Summary: External watchdog kills /distribution/install test in jobs
Product: [Retired] Beaker Reporter: Jan Ščotka <jscotka>
Component: schedulerAssignee: Nick Coghlan <ncoghlan>
Status: CLOSED INSUFFICIENT_DATA QA Contact:
Severity: high Docs Contact:
Priority: high    
Version: 0.6CC: azelinka, bpeck, dcallagh, mcsontos, mishin, rmancy, stl
Target Milestone: ---   
Target Release: ---   
Hardware: Unspecified   
OS: Unspecified   
Whiteboard: MC
Fixed In Version: Doc Type: Bug Fix
Doc Text:
Story Points: ---
Clone Of: Environment:
Last Closed: 2012-11-07 07:22:36 UTC Type: ---
Regression: --- Mount Type: ---
Documentation: --- CRM:
Verified Versions: Category: ---
oVirt Team: --- RHEL 7.3 requirements from Atomic Host:
Cloudforms Team: --- Target Upstream Version:

Description Jan Ščotka 2011-11-21 13:34:18 UTC
Description of problem:
It seems that test not finished at proper time, then is okay kill it, but it is killed by external watchdog instead of internal (local) one.
I don't know what causes it, but for me it seems that it is not caused by one test .
It also appeared in /distribution/install test, what is very unpleasant (Unable to see whats wrong).

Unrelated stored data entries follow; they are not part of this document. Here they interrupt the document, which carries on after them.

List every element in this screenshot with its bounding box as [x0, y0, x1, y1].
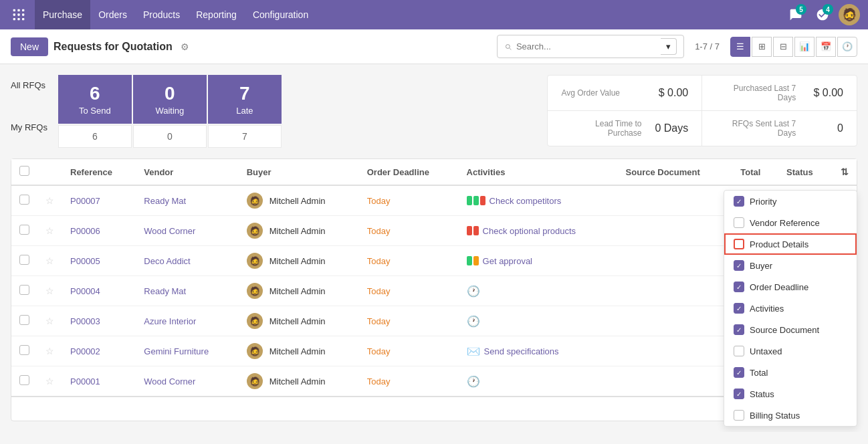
row-star[interactable]: ☆ — [45, 286, 54, 296]
row-reference[interactable]: P00007 — [70, 196, 100, 206]
row-vendor[interactable]: Deco Addict — [144, 256, 190, 266]
row-star[interactable]: ☆ — [45, 376, 54, 386]
nav-reporting[interactable]: Reporting — [188, 0, 245, 29]
col-activities: Activities — [459, 159, 618, 185]
row-source — [618, 185, 733, 216]
col-menu-billing-status[interactable]: Billing Status — [724, 405, 857, 426]
row-reference[interactable]: P00006 — [70, 226, 100, 236]
activities-button[interactable]: 4 — [812, 4, 833, 25]
svg-rect-3 — [13, 13, 15, 15]
row-reference[interactable]: P00001 — [70, 376, 100, 386]
select-all-checkbox[interactable] — [19, 166, 29, 176]
my-rfq-waiting[interactable]: 0 — [133, 125, 207, 148]
search-input[interactable] — [516, 41, 661, 51]
row-star[interactable]: ☆ — [45, 225, 54, 236]
col-buyer: Buyer — [239, 159, 359, 185]
late-card[interactable]: 7 Late — [208, 75, 282, 124]
activity-link[interactable]: Send specifications — [484, 346, 559, 356]
activity-link[interactable]: Check competitors — [490, 196, 562, 206]
row-vendor[interactable]: Azure Interior — [144, 316, 196, 326]
col-vendor: Vendor — [136, 159, 238, 185]
svg-rect-4 — [17, 13, 19, 15]
col-menu-priority[interactable]: ✓ Priority — [724, 191, 857, 212]
kanban-view-button[interactable]: ⊞ — [752, 37, 772, 57]
avg-order-info: Avg Order Value $ 0.00 — [548, 76, 702, 111]
apps-icon[interactable] — [8, 4, 29, 25]
row-checkbox[interactable] — [19, 315, 29, 325]
row-activity: Check optional products — [467, 226, 610, 236]
col-menu-total[interactable]: ✓ Total — [724, 362, 857, 383]
row-vendor[interactable]: Gemini Furniture — [144, 346, 209, 356]
row-star[interactable]: ☆ — [45, 316, 54, 326]
col-menu-order-deadline[interactable]: ✓ Order Deadline — [724, 276, 857, 298]
row-activity: Check competitors — [467, 196, 610, 206]
waiting-num: 0 — [152, 83, 188, 104]
clock-view-button[interactable]: 🕐 — [837, 37, 857, 57]
view-switcher: ☰ ⊞ ⊟ 📊 📅 🕐 — [730, 37, 857, 57]
col-total: Total — [732, 159, 778, 185]
row-star[interactable]: ☆ — [45, 195, 54, 206]
row-checkbox[interactable] — [19, 375, 29, 385]
stats-right: Avg Order Value $ 0.00 Purchased Last 7 … — [547, 75, 857, 146]
row-vendor[interactable]: Ready Mat — [144, 286, 186, 296]
row-vendor[interactable]: Ready Mat — [144, 196, 186, 206]
row-star[interactable]: ☆ — [45, 346, 54, 356]
row-checkbox[interactable] — [19, 195, 29, 205]
row-checkbox[interactable] — [19, 225, 29, 235]
svg-rect-2 — [22, 9, 24, 11]
chart-view-button[interactable]: 📊 — [794, 37, 815, 57]
row-checkbox[interactable] — [19, 285, 29, 295]
user-avatar[interactable]: 🧔 — [839, 4, 860, 25]
new-button[interactable]: New — [11, 37, 48, 56]
clock-icon: 🕐 — [467, 316, 480, 327]
col-menu-source-document[interactable]: ✓ Source Document — [724, 319, 857, 340]
col-label-untaxed: Untaxed — [750, 346, 782, 356]
messages-button[interactable]: 5 — [785, 4, 806, 25]
rfq-sent-info: RFQs Sent Last 7 Days 0 — [702, 111, 857, 146]
to-send-num: 6 — [77, 83, 113, 104]
row-reference[interactable]: P00005 — [70, 256, 100, 266]
nav-orders[interactable]: Orders — [90, 0, 135, 29]
my-rfq-late[interactable]: 7 — [208, 125, 282, 148]
late-label: Late — [227, 106, 263, 116]
stat-cards: 6 To Send 0 Waiting 7 Late — [58, 75, 282, 124]
nav-purchase[interactable]: Purchase — [35, 0, 90, 29]
buyer-avatar: 🧔 — [247, 253, 263, 269]
calendar-view-button[interactable]: 📅 — [816, 37, 836, 57]
col-menu-product-details[interactable]: Product Details — [724, 233, 857, 255]
to-send-card[interactable]: 6 To Send — [58, 75, 132, 124]
list-view-button[interactable]: ☰ — [730, 37, 750, 57]
row-reference[interactable]: P00003 — [70, 316, 100, 326]
col-menu-buyer[interactable]: ✓ Buyer — [724, 255, 857, 276]
row-checkbox[interactable] — [19, 345, 29, 355]
row-reference[interactable]: P00002 — [70, 346, 100, 356]
my-rfq-to-send[interactable]: 6 — [58, 125, 132, 148]
activity-link[interactable]: Check optional products — [483, 226, 576, 236]
buyer-avatar: 🧔 — [247, 283, 263, 299]
nav-products[interactable]: Products — [135, 0, 188, 29]
purchased-label: Purchased Last 7 Days — [716, 84, 796, 102]
settings-icon[interactable]: ⚙ — [181, 41, 189, 52]
row-source — [618, 306, 733, 336]
buyer-avatar: 🧔 — [247, 373, 263, 389]
waiting-card[interactable]: 0 Waiting — [133, 75, 207, 124]
grid-view-button[interactable]: ⊟ — [773, 37, 793, 57]
row-checkbox[interactable] — [19, 255, 29, 265]
row-buyer: Mitchell Admin — [269, 286, 326, 296]
col-menu-vendor-reference[interactable]: Vendor Reference — [724, 212, 857, 233]
search-dropdown-button[interactable]: ▾ — [661, 38, 677, 55]
nav-configuration[interactable]: Configuration — [245, 0, 316, 29]
col-menu-activities[interactable]: ✓ Activities — [724, 298, 857, 319]
search-icon — [504, 42, 512, 51]
row-reference[interactable]: P00004 — [70, 286, 100, 296]
row-deadline: Today — [367, 196, 391, 206]
row-deadline: Today — [367, 376, 391, 386]
row-star[interactable]: ☆ — [45, 255, 54, 266]
svg-rect-5 — [22, 13, 24, 15]
col-menu-untaxed[interactable]: Untaxed — [724, 340, 857, 362]
row-vendor[interactable]: Wood Corner — [144, 376, 195, 386]
col-menu-status[interactable]: ✓ Status — [724, 383, 857, 405]
column-settings-icon[interactable]: ⇅ — [841, 166, 849, 177]
activity-link[interactable]: Get approval — [483, 256, 532, 266]
row-vendor[interactable]: Wood Corner — [144, 226, 195, 236]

Affected is only RHEL5 (5.7, 5.8) not RHEL6.
see jobs:
https://beaker.engineering.redhat.com/jobs/159678
https://beaker.engineering.redhat.com/jobs/159125
https://beaker.engineering.redhat.com/jobs/158535

I'm not sure it it is a bug of beaker, or some component causes this strange behaviour (ntp, anaconda).
   Honza

Comment 1 Marian Csontos 2011-11-21 14:10:39 UTC
To me looks like an infrastructure problem: I went through few of the links and have not found any aborted recipe where installation had completed.

Contact eng-ops to investigate, please.

Comment 3 Marian Csontos 2011-11-21 15:28:28 UTC
Out of these:

- two s390 systems have not survived reboot after local watchdog:

00: HCPGSP2629I The virtual machine is placed in CP mode due to a SIGP stop from 
 CPU 01. 
01: Storage cleared - system reset. 
01: zIPL v1.8.1-16.el5 interactive boot menu 
01: 
01:  0. default (linux-1) 
01: 
01:  1. linux-1 
01:  2. linux-2 
01: 
01: Note: VM users please use '#cp vi vmsg <input>' 
01: 
01: Please choose: 

Not sure what the issue is but to me looks like a system settings thing - go to eng-ops please.

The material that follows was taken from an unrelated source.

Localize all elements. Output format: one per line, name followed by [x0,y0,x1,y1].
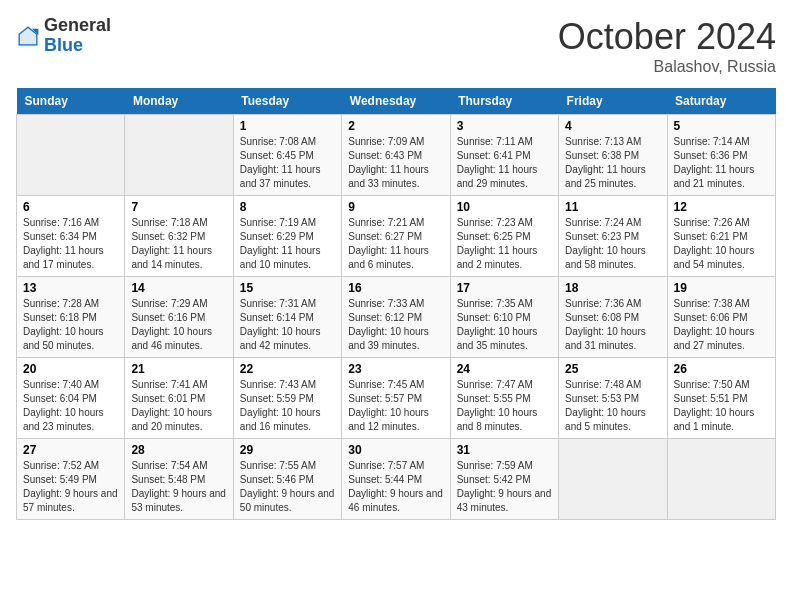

- the ia64 ended with very strange errors on console - this ended up with a mess and I have no clue what had happened. Could be external storage outage?

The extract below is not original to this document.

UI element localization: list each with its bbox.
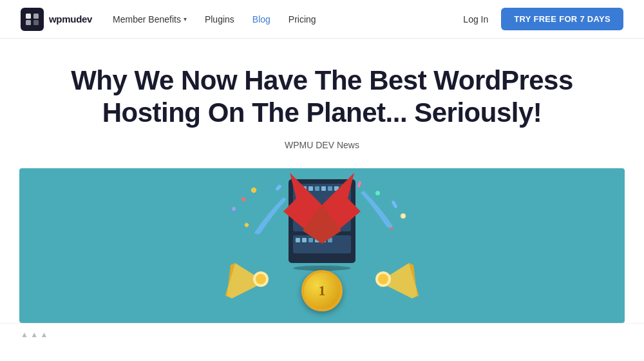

http://beaker-archive.app.eng.bos.redhat.com/beaker-logs/2011/11/1591/159125/332668/console.log

First some "Text file busy" messages, followed by few syntactic errors and at the end Bus error reported:

/usr/bin/rhts-test-runner.sh: line 48: /bin/mv: Text file busy 
/usr/bin/rhts-test-runner.sh: line 51: 30913 Bus error               rm -f /mnt/testarea/_TESTOUT.log


- and the remaining one is without any clues at all.

Clone and report whether reproducible, please.

Comment 4 Nick Coghlan 2012-10-17 04:34:10 UTC
Bulk reassignment of issues as Bill has moved to another team.

Comment 5 Min Shin 2012-11-07 07:22:36 UTC
This bugs is closed as it is either not in the current Beaker scope or we could not find sufficient data in the bug report for consideration.
Please feel free to reopen the bug with additional information and/or business cases behind it.